Executive Behind Chat GPT Pushes for a New Revolution: Psychedelics
“Sam Altman, chief executive of OpenAI, is chairman of a start-up that aims to tap into the promise that psychedelic drugs have shown in clinical trials — and make them broadly available for people who suffer from mental health and drug-use disorders. The firm, Journey Colab, is partnering with a luxury rehab clinic, All Points North, to shepherd drugs like MDMA and psilocybin through late-stage trials and design a model for administering them to patients. Altman’s foray into psychedelics showcases the buzz that the drugs have kindled in Silicon Valley, with venture capitalists betting millions of dollars that such therapies will transform treatment for mental health disorders and drug addiction.
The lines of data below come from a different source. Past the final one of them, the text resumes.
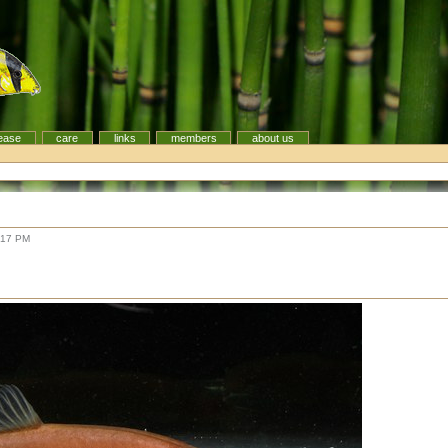
ease
care
links
members
about us
:17 PM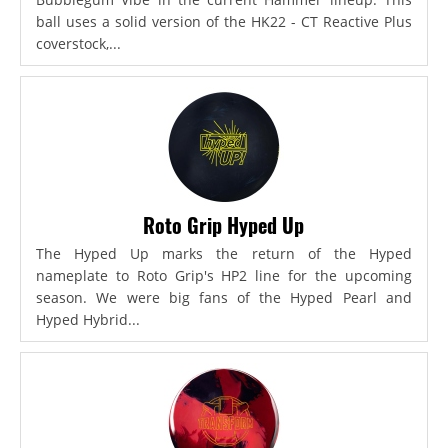
ball uses a solid version of the HK22 - CT Reactive Plus
coverstock,...
Roto Grip Hyped Up
The Hyped Up marks the return of the Hyped
nameplate to Roto Grip's HP2 line for the upcoming
season. We were big fans of the Hyped Pearl and
Hyped Hybrid...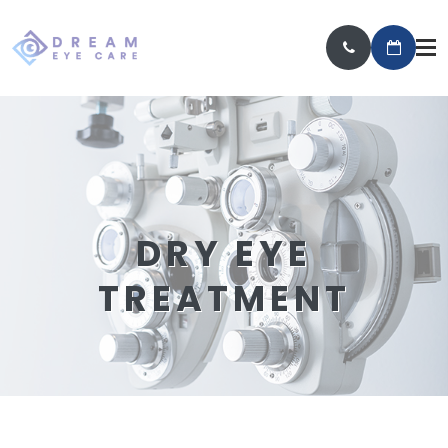
DRY EYE
TREATMENT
He is entrusting the details of this to Chowdhury, a Rhodes scholar and physician-turned-entrepreneur, who came to psychedelics through his own mental health struggles and credits them with saving his life. Chowdhury freely acknowledges that he doesn’t yet have a business model, but envisions Journey becoming a specialty service, providing psychedelic care to patients at rehab clinics the way wound-care specialists are contracted by hospitals. To begin with, he said, Journey is working to partner with firms conducting clinical trials on MDMA and psilocybin to run them at a rehab center near Vail, Colo. Journey Colab has emphasized making psychedelic therapy accessible to marginalized communities — it has reserved 10 percent of its founding equity in a trust to benefit U.S. Indigenous groups — but is first focused on delivering the care with all of the supports available in a facility like All Points North.”